Romanes was not the only scientist to denigrate Wallace’s research in spiritualism. One evening, while having tea after a lecture at the Royal Institution, Wallace found himself standing behind Dr. Ansted, who was conversing with a friend. The topic of spiritualism came up, and Dr. Ansted, unaware that Wallace was standing nearby, said, “What a strange thing it is such men as Crookes and Wallace should believe in it!” Ansted’s friend laughed and said, “Oh, they are mad on that one subject” (Wallace

1905, v. 2, p. 314).The spreading of such talk is one way by which a scientific orthodoxy can maintain itself—members are subtly reminded that certain kinds of research can be damaging to one’s professional reputation.

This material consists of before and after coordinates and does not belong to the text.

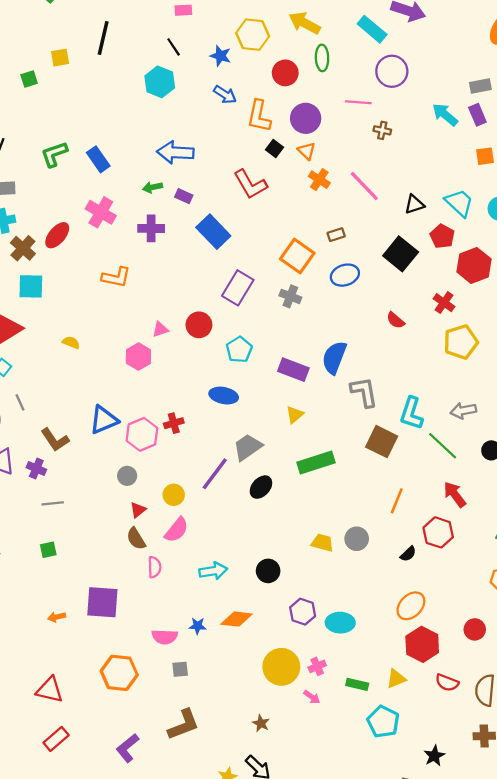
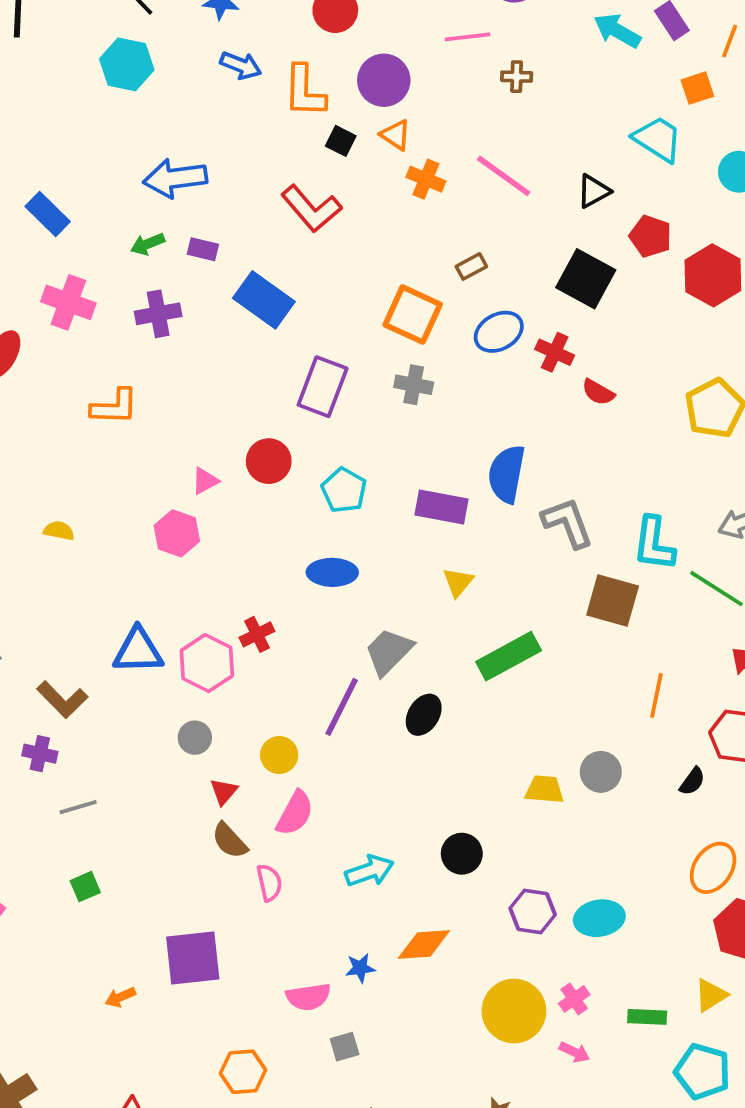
cyan trapezoid: (459, 203) -> (658, 139), moved
red cross: (444, 303) -> (555, 352), moved
blue triangle: (104, 420) -> (138, 651), turned 32
orange hexagon: (119, 673) -> (243, 1072), size x0.7

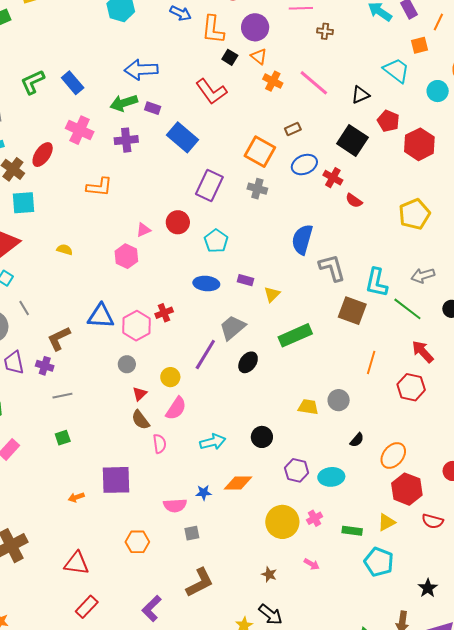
green arrow: (148, 244) -> (124, 103), size x1.5
purple rectangle: (442, 507) -> (245, 280), moved, size x0.6
brown L-shape: (62, 700) -> (59, 338), turned 104
black semicircle: (692, 781) -> (357, 440), moved
pink arrow: (575, 1052) -> (312, 564), moved

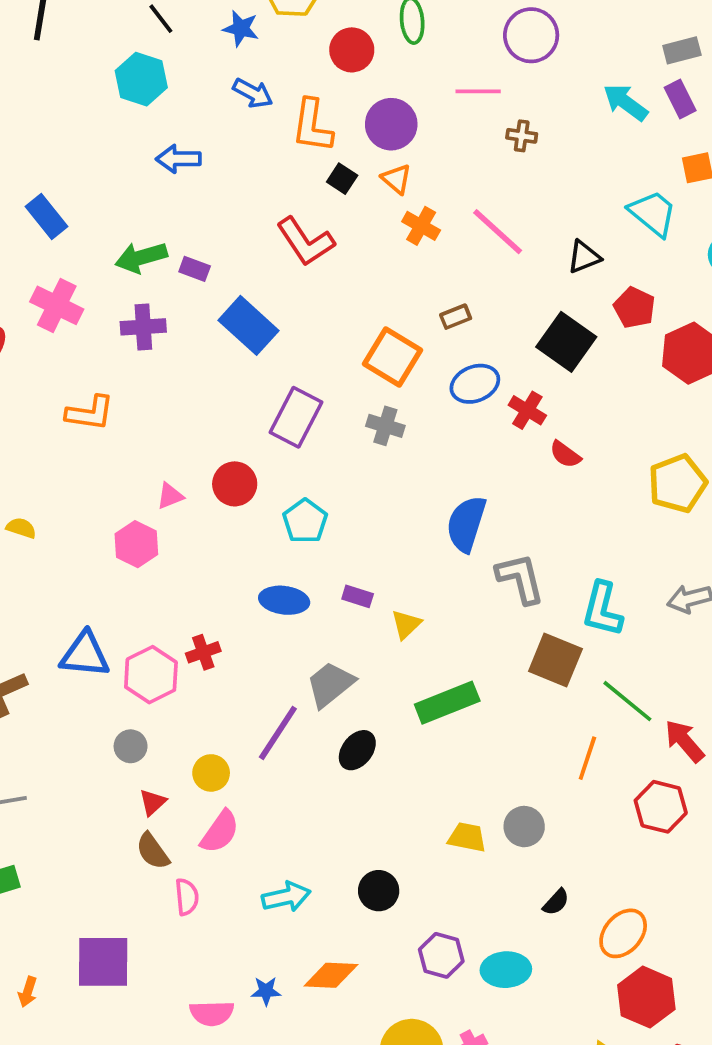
blue arrow: (141, 70) -> (178, 159), moved, size x0.7
green line: (407, 309) -> (627, 701), moved
orange arrow: (76, 497) -> (28, 992), turned -56

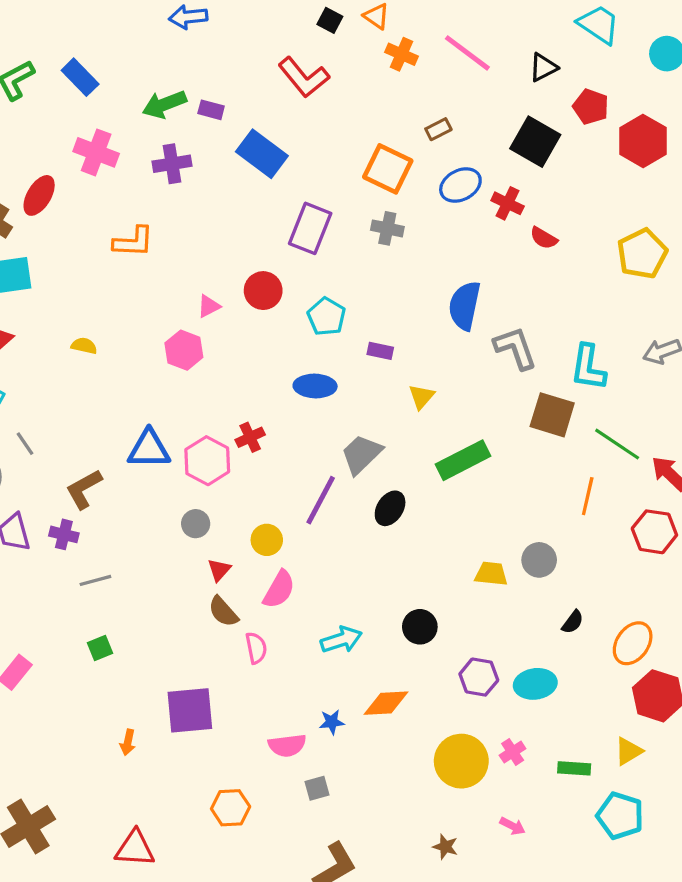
purple rectangle: (358, 596) -> (380, 351), moved

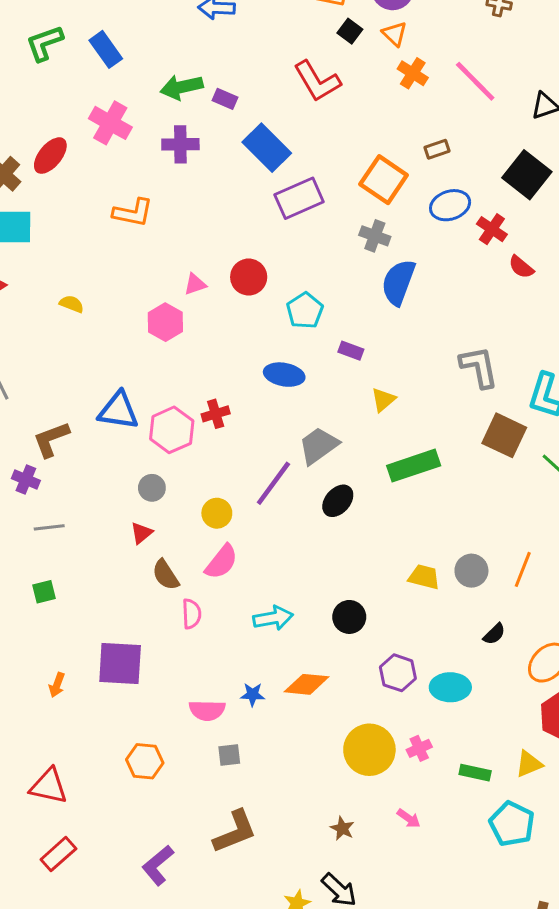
purple rectangle: (310, 228) -> (299, 198), moved, turned 36
blue semicircle: (465, 306) -> (398, 282), moved
orange line: (588, 496) -> (523, 569), moved
red triangle: (219, 570) -> (141, 533), moved

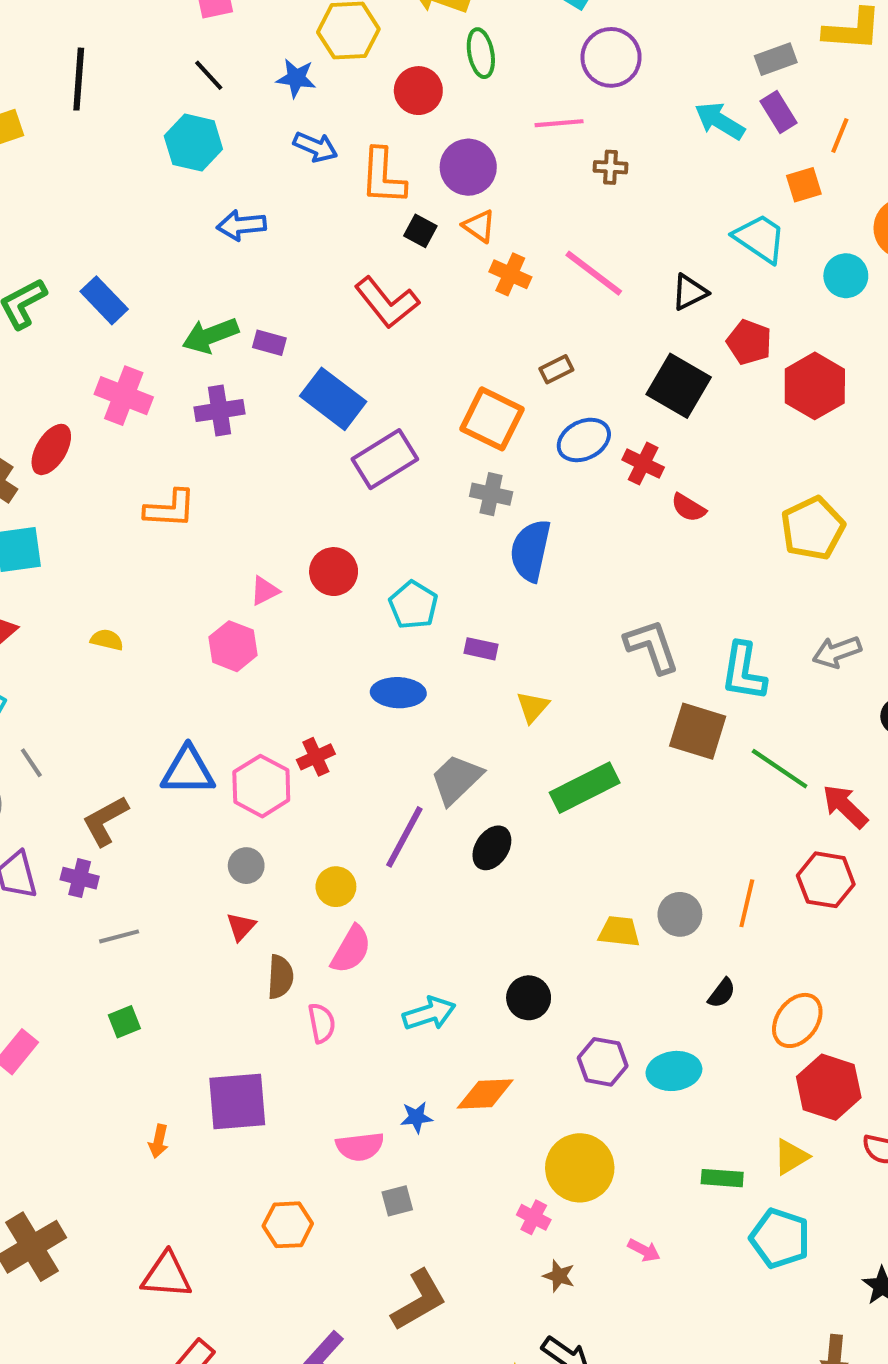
brown semicircle: (166, 575) -> (280, 977), turned -136
pink cross: (419, 748) -> (534, 1217), moved, turned -30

Spiritualistic encounters in America

During the years 1886 and 1887, Wallace traveled in the United States on a scientific lecture tour. In the course of his visit, he also met many American spiritualists, such as Professor William James of Harvard, and attended several séances. One series of séances took place at the Boston home of Mrs. Ross, a medium famous for materializations (Wallace 1905, v. 2, pp. 338–339). To make a space for the medium, a curtain was placed across the corner of a front downstairs room. The sides of this corner were an outside wall of the house and an inside wall, on the other side of which was a back room. The inside wall was occupied by a cupboard filled with china. Wallace carefully inspected the walls and floor, from within the front room, the back room, and the basement. He determined that there were no openings through which anyone could enter, other than a sliding door to the back room. This door was sealed with sticking plaster, and the witnesses secretly marked the plaster with pencil, so that if the plaster were moved they would be able to tell. The ten witnesses, including Wallace, sat in dim light in a circle in front of the curtain. The light was sufficient for Wallace to see the hands of his watch and to see the forms of everyone in the room. Under these circumstances, three figures emerged from behind the curtain—a female figure in White, Mrs. Ross dressed in black, and a male figure. When these retired, three female figures, of different heights and dressed in white, came out. These were followed by a single male figure. One of the gentleman witnesses identified him as his son. Later, a figure dressed as an American Indian came out from behind the curtain. He danced, spoke, and shook hands with some of those present, including Wallace. Finally, a female figure holding a baby appeared in front of the curtain. Wallace, on being invited by her, came up and touched the baby, and found it to be real. “Directly after the séance was over,” wrote Wallace, “the gas was lighted, and I again examined the bare walls of the cabinet, the curtains, and the door, all being just as before, and affording no room or place for disposing of the baby alone, far less of the other figures” (Wallace 1905, v. 2, p. 339).